## Data to use
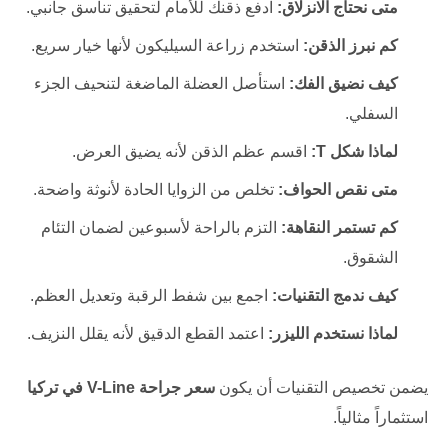
متى نحتاج الانزلاق:
ادفع ذقنك للأمام لتحقيق تناسق جانبي.
كم نبرز الذقن:
استخدم زراعة السيليكون لأنها خيار سريع.
كيف نضيق الفك:
استأصل العضلة الماضغة لتنحيف الجزء
السفلي.
لماذا شكل T:
اقسم عظم الذقن لأنه يضيق العرض.
متى نقص الحواف:
تخلص من الزوايا الحادة لأنوثة واضحة.
كم تستمر النقاهة:
التزم بالراحة لأسبوعين لضمان التئام
الشقوق.
كيف ندمج التقنيات:
اجمع بين شفط الرقبة وتعديل العظم.
لماذا نستخدم الليزر:
اعتمد القطع الدقيق لأنه يقلل النزيف.
يضمن تخصيص التقنيات أن يكون
سعر جراحة V-Line في تركيا
استثماراً مثالياً.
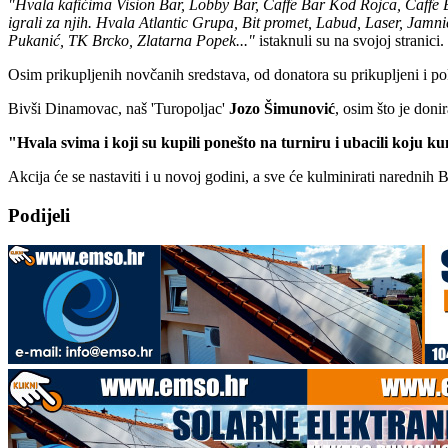
"Hvala kafićima Vision Bar, Lobby Bar, Caffe Bar Kod Rojca, Caffe 
igrali za njih. Hvala Atlantic Grupa, Bit promet, Labud, Laser, Jam
Pukanić, TK Brcko, Zlatarna Popek..."
istaknuli su na svojoj stranici.
Osim prikupljenih novčanih sredstava, od donatora su prikupljeni i pok
Bivši Dinamovac, naš 'Turopoljac'
Jozo
Šimunović
, osim što je doni
"Hvala svima i koji su kupili ponešto na turniru i ubacili koju 
Akcija će se nastaviti i u novoj godini, a sve će kulminirati narednih
Podijeli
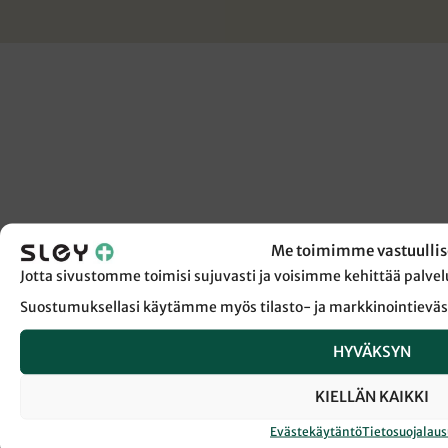
Me toimimme vastuullis
Jotta sivustomme toimisi sujuvasti ja voisimme kehittää pal
Suostumuksellasi käytämme myös tilasto- ja markkinointieväs
HYVÄKSYN
KIELLÄN KAIKKI
Evästekäytäntö
Tietosuojalau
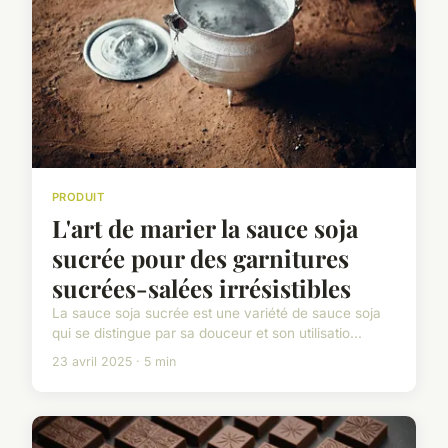
PRODUIT
L'art de marier la sauce soja
sucrée pour des garnitures
sucrées-salées irrésistibles
La sauce soja sucrée est une variété de sauce soja
qui se distingue par sa douceur et son utilisatio...
23 avril 2025 · 5 min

## Work item
Scan the records above for the string "Hvala", then copy each line where it turns up.

## Reply to the task
"Hvala kafićima Vision Bar, Lobby Bar, Caffe Bar Kod Rojca, Caffe 
igrali za njih. Hvala Atlantic Grupa, Bit promet, Labud, Laser, Jam
"Hvala svima i koji su kupili ponešto na turniru i ubacili koju 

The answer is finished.